Here’s What Delta Means For The Global CRE Comeback

“The recovery is a lot stronger than what we originally thought in the beginning of the year.”

Despite continuing threats from the Delta variant, global commercial real estate markets are continuing to rebound, with overall leasing and transactional volume on the upswing. And that’s leading CBRE researchers to upgrade their forecasts for the US and Asia Pacific regions in particular.

In a recent discussion with Spencer Levy, the firm’s Global Chief Client Officer, CBRE Global Head of Investor Thought Leadership & Research Henry Chin said the recovery is “a lot stronger than what we originally thought in the beginning of the year.”
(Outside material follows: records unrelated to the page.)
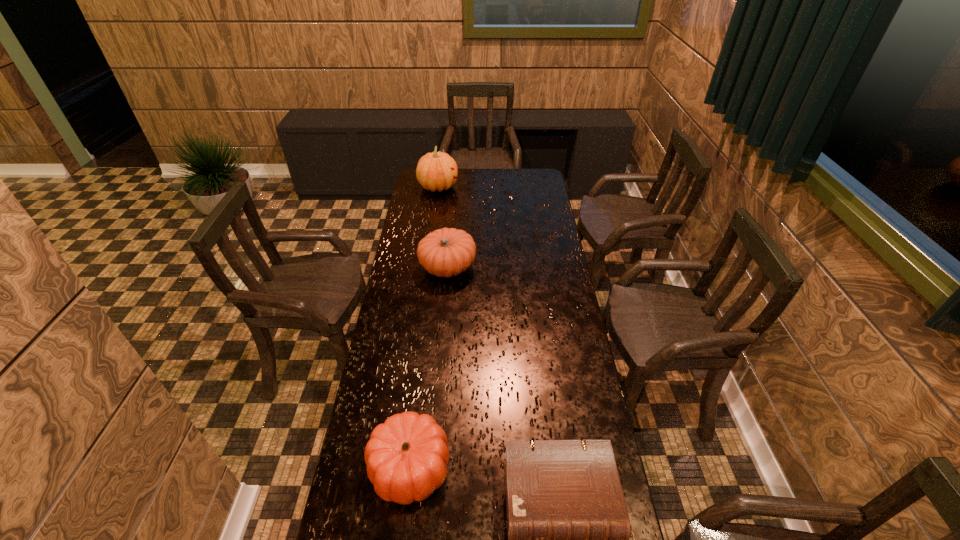 The width and height of the screenshot is (960, 540). In order to click on vacant space at the left edge in this screenshot , I will do `click(419, 205)`.

Where is `free point at the right edge`? free point at the right edge is located at coordinates (588, 409).

Locate an element on the screen. This screenshot has width=960, height=540. free space between the second farthest pumpkin and the farthest object is located at coordinates (443, 227).

Locate an element on the screen. This screenshot has width=960, height=540. free space that is in between the farthest pumpkin and the nearest pumpkin is located at coordinates (423, 327).

What are the coordinates of `free spot between the second nearest pumpkin and the nearest pumpkin` in the screenshot? It's located at (428, 367).

At what (x,y) coordinates should I click in order to perform the action: click on object that ranks as the third closest to the farthest pumpkin. Please return your answer as a coordinate pair (x, y). Looking at the image, I should click on [568, 527].

Locate which object ranks second in proximity to the farthest object. Please provide its 2D coordinates. Your answer should be formatted as a tuple, i.e. [(x, y)], where the tuple contains the x and y coordinates of a point satisfying the conditions above.

[(407, 455)]

Locate an element on the screen. the closest pumpkin to the farthest pumpkin is located at coordinates (447, 252).

Identify which pumpkin is located as the second nearest to the nearest pumpkin. Please provide its 2D coordinates. Your answer should be formatted as a tuple, i.e. [(x, y)], where the tuple contains the x and y coordinates of a point satisfying the conditions above.

[(435, 171)]

At what (x,y) coordinates should I click in order to perform the action: click on free spot that satisfies the following two spatial constraints: 1. on the carved face of the second farthest object; 2. on the right side of the farthest pumpkin. Please return your answer as a coordinate pair (x, y). The width and height of the screenshot is (960, 540). Looking at the image, I should click on (427, 267). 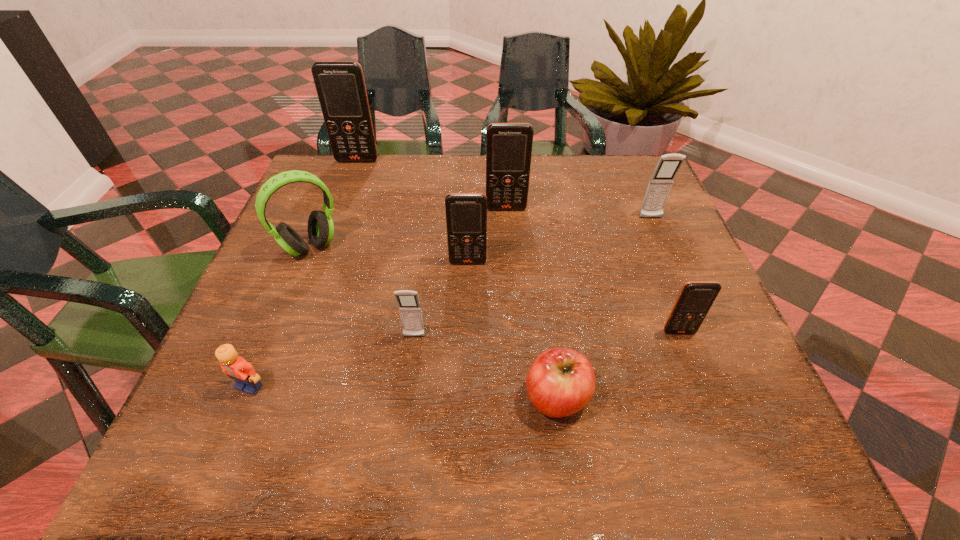 Where is `free location located on the screen of the nearest orange cellular telephone`? This screenshot has height=540, width=960. free location located on the screen of the nearest orange cellular telephone is located at coordinates (732, 466).

Where is `blank area located 0.080m on the front-facing side of the nearer gray cellular telephone`? This screenshot has height=540, width=960. blank area located 0.080m on the front-facing side of the nearer gray cellular telephone is located at coordinates (409, 379).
“The Americans (and) the Europeans are starting having their holidays during the summer vacations, that definitely gives us this extra boost of confidence,” Chin said. “The market’s going to track back and of course, the delta variant is a big uncertainty for us right now.”

And perhaps nowhere is that uncertainty most pronounced than in the office asset class.

Julie Whelan, CBRE’s Global Head of Occupier Thought Leadership, said office continues to struggle as tenants face lukewarm occupancy in their spaces. That, Whelan says, has in turn led to an inability for tenants to make long-term real estate decisions. For the most part, leasing activity has consisted of short-term renewals and flex space leases.

Employers have flocked to flex space in recent months: last week, Jamie Hodari, CEO of shared office provider Industrious, told CBRE’s Levy that his company⁠—which took a big investment from CBRE last fall⁠—said the company hit three times their pre-COVID sales average in June. 

We are in the heart of a moment right now where there’s an extraordinary rush to use flex,” Hodari said.

Whelan said that while the rush to alternative arrangements has pushed back certain elements of the recovery, leasing activity is nonetheless increasing, signaling some positive momentum in the market.

“What we would be hoping is that at the second half of 2021, we would start to see a more enhanced office occupancy, which would lead to longer term real estate decisions being made in the form of larger leases for longer term,” Whelan told Levy. But as the delta variant has thrown many employers’ return-to-work plans out the window, long-term leasing decisions are being delayed even further.

“Tenants just cannot understand what they’re going to need in the long term, given the fact that they don’t have observable trends today,” she said. “But we do believe that transaction activity is picking up. We see it in the numbers, we see it in the sentiment, and we see it in tenants touring the market. And that’s all positive at the end of the day.”